(REQUIRED ACTION): Leave out all pictures while you copy the lines exactly from the one with "tellar Roofing dispatches emergency" through the last line of the listing.
DATASET ENTRIES Start Marker
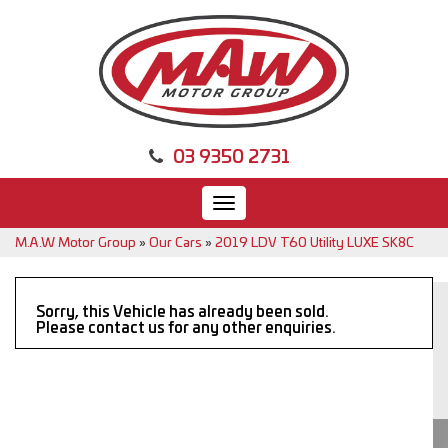
03 9350 2731
Toggle
navigation
M.A.W Motor Group
»
Our Cars
»
2019 LDV T60 Utility LUXE SK8C
Sorry, this Vehicle has already been sold.
Please contact us for any other enquiries.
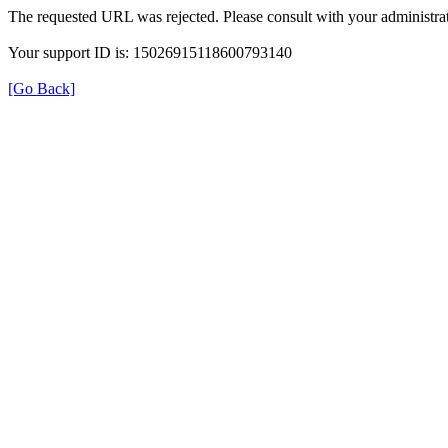
The requested URL was rejected. Please consult with your administrat
Your support ID is: 15026915118600793140
[Go Back]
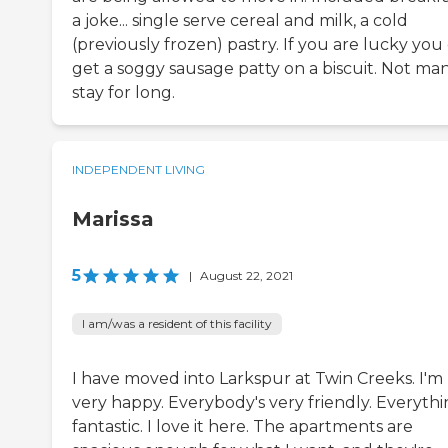
a joke... single serve cereal and milk, a cold
(previously frozen) pastry. If you are lucky you
get a soggy sausage patty on a biscuit. Not ma
stay for long.
INDEPENDENT LIVING
Marissa
5
|
August 22, 2021
I am/was a resident of this facility
I have moved into Larkspur at Twin Creeks. I'm
very happy. Everybody's very friendly. Everythin
fantastic. I love it here. The apartments are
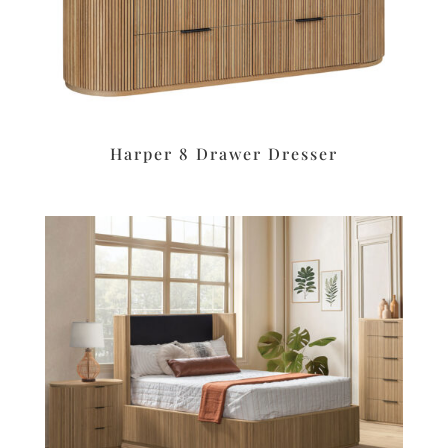
Harper 8 Drawer Dresser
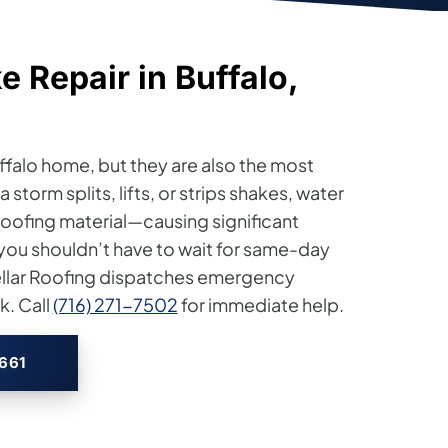
 Repair in Buffalo,
ffalo home, but they are also the most
storm splits, lifts, or strips shakes, water
r roofing material—causing significant
 you shouldn’t have to wait for same-day
tellar Roofing dispatches emergency
. Call
(716) 271-7502
for immediate help.
2661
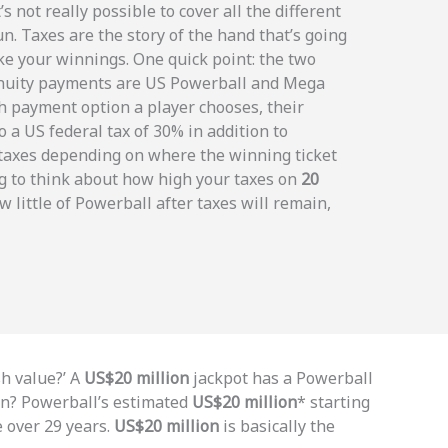
’s not really possible to cover all the different
fun. Taxes are the story of the hand that’s going
ake your winnings. One quick point: the two
 annuity payments are US Powerball and Mega
h payment option a player chooses, their
o a US federal tax of 30% in addition to
 taxes depending on where the winning ticket
g to think about how high your taxes on
20
w little of Powerball after taxes will remain,
sh value?’ A
US$20 million
jackpot has a Powerball
an? Powerball’s estimated
US$20 million
* starting
e over 29 years.
US$20 million
is basically the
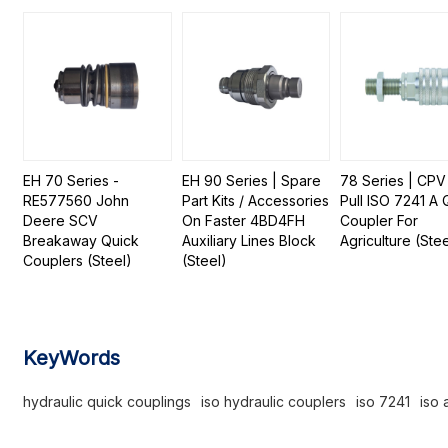
EH 70 Series -
EH 90 Series | Spare
78 Series | CPV
RE577560 John
Part Kits / Accessories
Pull ISO 7241 A 
Deere SCV
On Faster 4BD4FH
Coupler For
Breakaway Quick
Auxiliary Lines Block
Agriculture (Stee
Couplers (Steel)
(Steel)
KeyWords
hydraulic quick couplings
iso hydraulic couplers
iso 7241
iso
DATASET ENTRIES End Marker
(SOLUTION TO THE EXERCISE):
tellar Roofing dispatches emergency
. Call
(716) 271-7502
for immediate help.
2661
’s not really possible to cover all the different
fun. Taxes are the story of the hand that’s going
ake your winnings. One quick point: the two
 annuity payments are US Powerball and Mega
h payment option a player chooses, their
o a US federal tax of 30% in addition to
 taxes depending on where the winning ticket
g to think about how high your taxes on
20
w little of Powerball after taxes will remain,
sh value?’ A
US$20 million
jackpot has a Powerball
an? Powerball’s estimated
US$20 million
* starting
e over 29 years.
US$20 million
is basically the
EH 70 Series -
EH 90 Series | Spare
78 Series | CPV
RE577560 John
Part Kits / Accessories
Pull ISO 7241 A 
Deere SCV
On Faster 4BD4FH
Coupler For
Breakaway Quick
Auxiliary Lines Block
Agriculture (Stee
Couplers (Steel)
(Steel)
KeyWords
hydraulic quick couplings
iso hydraulic couplers
iso 7241
iso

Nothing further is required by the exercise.